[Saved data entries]
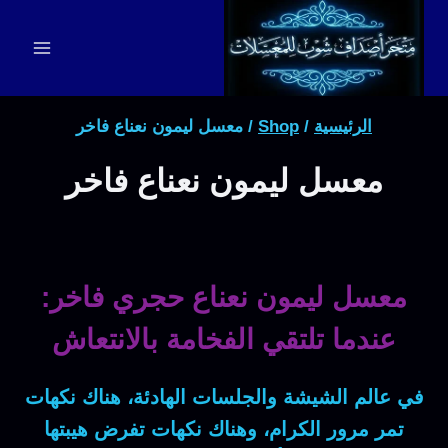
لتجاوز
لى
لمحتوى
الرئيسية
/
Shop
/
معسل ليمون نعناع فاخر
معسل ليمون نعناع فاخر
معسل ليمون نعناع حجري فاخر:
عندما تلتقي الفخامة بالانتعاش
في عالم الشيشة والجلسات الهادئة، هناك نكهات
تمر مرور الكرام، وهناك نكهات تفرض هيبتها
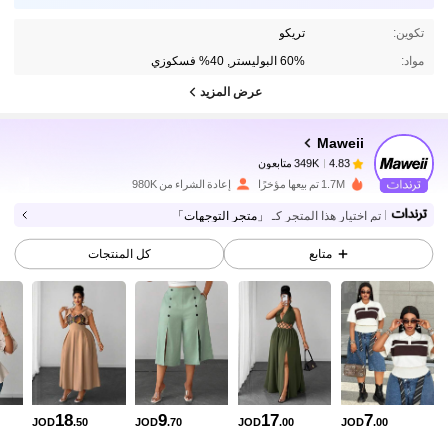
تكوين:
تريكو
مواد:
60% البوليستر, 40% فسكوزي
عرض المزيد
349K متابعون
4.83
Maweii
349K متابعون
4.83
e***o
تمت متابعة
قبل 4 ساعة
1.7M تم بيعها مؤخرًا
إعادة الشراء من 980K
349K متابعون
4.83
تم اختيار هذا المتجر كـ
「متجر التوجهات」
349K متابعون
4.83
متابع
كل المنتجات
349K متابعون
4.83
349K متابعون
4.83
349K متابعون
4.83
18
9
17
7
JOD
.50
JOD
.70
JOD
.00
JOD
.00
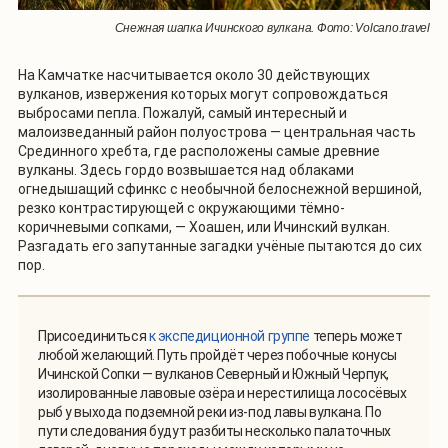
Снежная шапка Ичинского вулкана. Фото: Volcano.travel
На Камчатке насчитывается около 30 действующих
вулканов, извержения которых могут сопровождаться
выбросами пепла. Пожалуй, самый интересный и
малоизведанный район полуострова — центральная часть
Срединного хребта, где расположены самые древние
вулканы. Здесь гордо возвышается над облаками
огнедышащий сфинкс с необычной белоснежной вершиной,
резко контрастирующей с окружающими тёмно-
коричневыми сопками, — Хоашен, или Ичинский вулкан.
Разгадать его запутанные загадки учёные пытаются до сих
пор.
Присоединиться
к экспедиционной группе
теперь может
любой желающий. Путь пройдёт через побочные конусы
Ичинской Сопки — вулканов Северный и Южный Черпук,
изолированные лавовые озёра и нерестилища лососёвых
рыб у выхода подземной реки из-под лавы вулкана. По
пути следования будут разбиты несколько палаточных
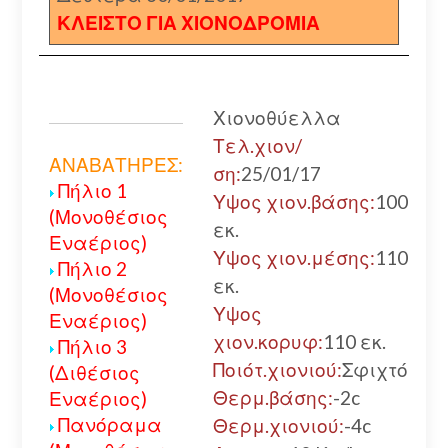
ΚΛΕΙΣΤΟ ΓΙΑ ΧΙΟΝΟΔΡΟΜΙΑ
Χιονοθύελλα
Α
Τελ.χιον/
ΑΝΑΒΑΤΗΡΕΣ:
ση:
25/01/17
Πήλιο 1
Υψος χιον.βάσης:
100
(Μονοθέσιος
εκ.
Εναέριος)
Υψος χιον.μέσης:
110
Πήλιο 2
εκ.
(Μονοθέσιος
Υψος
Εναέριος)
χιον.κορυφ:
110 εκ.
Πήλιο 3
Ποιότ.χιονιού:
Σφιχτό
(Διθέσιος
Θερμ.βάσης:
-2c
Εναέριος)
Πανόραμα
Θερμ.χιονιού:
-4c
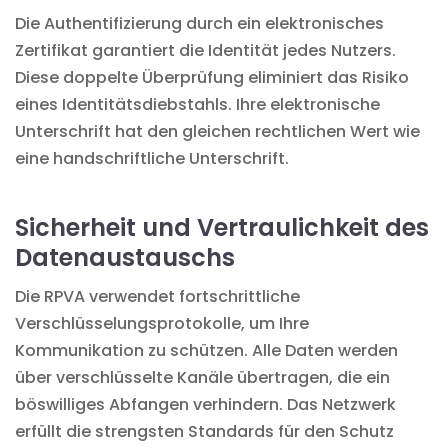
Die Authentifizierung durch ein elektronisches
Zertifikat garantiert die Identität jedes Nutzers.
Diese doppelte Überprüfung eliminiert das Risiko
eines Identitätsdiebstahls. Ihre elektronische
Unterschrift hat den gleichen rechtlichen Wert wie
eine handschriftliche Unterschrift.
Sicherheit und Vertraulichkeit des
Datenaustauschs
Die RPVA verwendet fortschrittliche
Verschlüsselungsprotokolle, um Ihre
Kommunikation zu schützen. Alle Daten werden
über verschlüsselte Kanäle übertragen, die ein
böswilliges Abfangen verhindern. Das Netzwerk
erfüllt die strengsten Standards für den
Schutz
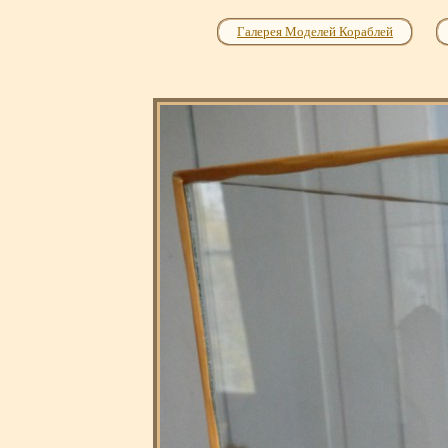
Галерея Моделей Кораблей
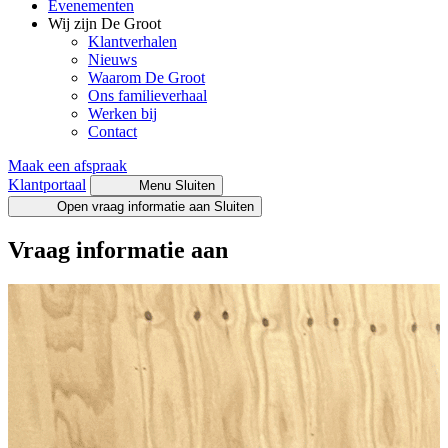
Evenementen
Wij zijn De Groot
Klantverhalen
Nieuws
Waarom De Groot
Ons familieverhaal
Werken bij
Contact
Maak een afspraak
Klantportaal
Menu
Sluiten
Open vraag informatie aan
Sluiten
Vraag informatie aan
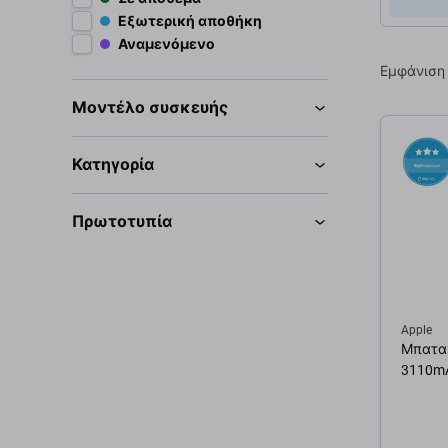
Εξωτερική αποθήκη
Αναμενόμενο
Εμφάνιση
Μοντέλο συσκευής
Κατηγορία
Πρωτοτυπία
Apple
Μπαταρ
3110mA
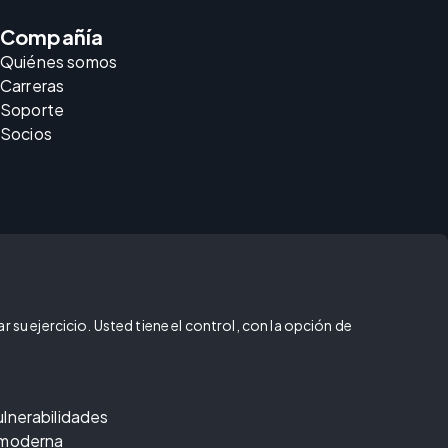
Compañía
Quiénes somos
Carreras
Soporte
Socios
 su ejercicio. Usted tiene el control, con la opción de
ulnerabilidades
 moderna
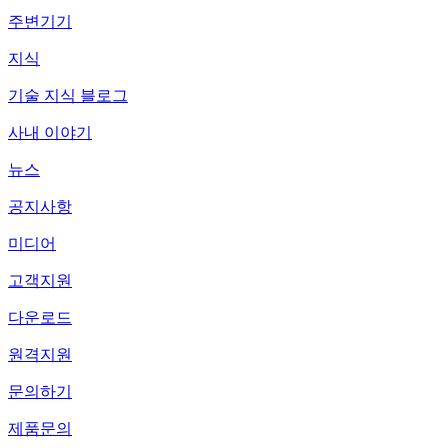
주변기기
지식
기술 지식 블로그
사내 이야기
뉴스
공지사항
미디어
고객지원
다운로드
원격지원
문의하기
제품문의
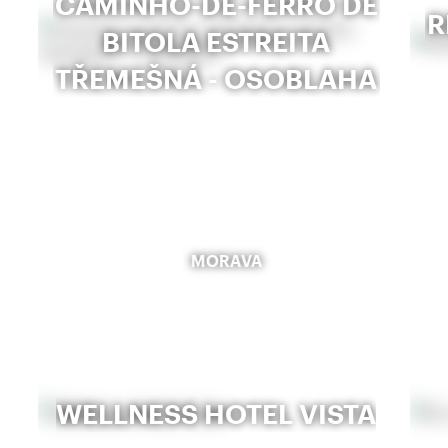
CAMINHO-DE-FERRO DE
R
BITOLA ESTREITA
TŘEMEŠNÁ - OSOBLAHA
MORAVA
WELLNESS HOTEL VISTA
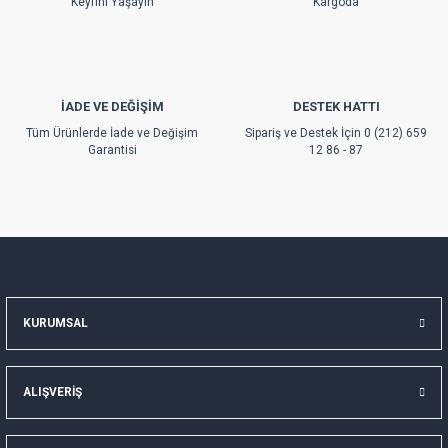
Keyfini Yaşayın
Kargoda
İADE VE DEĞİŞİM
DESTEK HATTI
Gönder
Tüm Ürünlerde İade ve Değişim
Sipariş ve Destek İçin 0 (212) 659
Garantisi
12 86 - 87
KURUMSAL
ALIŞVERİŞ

---

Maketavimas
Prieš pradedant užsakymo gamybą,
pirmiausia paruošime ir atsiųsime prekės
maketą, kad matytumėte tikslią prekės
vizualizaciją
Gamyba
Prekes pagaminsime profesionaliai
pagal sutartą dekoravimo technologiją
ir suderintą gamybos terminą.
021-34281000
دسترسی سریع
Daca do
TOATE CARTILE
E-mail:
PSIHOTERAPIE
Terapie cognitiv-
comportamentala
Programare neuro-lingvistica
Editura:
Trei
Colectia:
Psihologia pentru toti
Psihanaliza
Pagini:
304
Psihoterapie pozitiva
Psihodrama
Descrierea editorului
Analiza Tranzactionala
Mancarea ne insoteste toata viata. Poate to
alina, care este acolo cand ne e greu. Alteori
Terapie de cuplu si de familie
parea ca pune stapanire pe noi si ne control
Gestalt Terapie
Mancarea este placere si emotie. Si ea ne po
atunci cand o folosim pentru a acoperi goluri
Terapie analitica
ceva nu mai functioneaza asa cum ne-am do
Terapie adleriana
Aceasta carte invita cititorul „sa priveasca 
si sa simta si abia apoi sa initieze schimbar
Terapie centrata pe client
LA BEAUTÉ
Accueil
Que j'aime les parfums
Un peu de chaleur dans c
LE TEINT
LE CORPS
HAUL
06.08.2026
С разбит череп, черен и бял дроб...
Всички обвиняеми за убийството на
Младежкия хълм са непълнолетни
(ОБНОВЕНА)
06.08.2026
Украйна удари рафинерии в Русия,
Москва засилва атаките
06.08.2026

• _What the task asks_:
Output the lines above between the one holding "выбросами пепла. Пожалуй, самый интересный и" and the one holding "изолированные лавовые озёра", inclusive, with nothing before or after them.

• _Exercise result_:
выбросами пепла. Пожалуй, самый интересный и
малоизведанный район полуострова — центральная часть
Срединного хребта, где расположены самые древние
вулканы. Здесь гордо возвышается над облаками
огнедышащий сфинкс с необычной белоснежной вершиной,
резко контрастирующей с окружающими тёмно-
коричневыми сопками, — Хоашен, или Ичинский вулкан.
Разгадать его запутанные загадки учёные пытаются до сих
пор.
Присоединиться
к экспедиционной группе
теперь может
любой желающий. Путь пройдёт через побочные конусы
Ичинской Сопки — вулканов Северный и Южный Черпук,
изолированные лавовые озёра и нерестилища лососёвых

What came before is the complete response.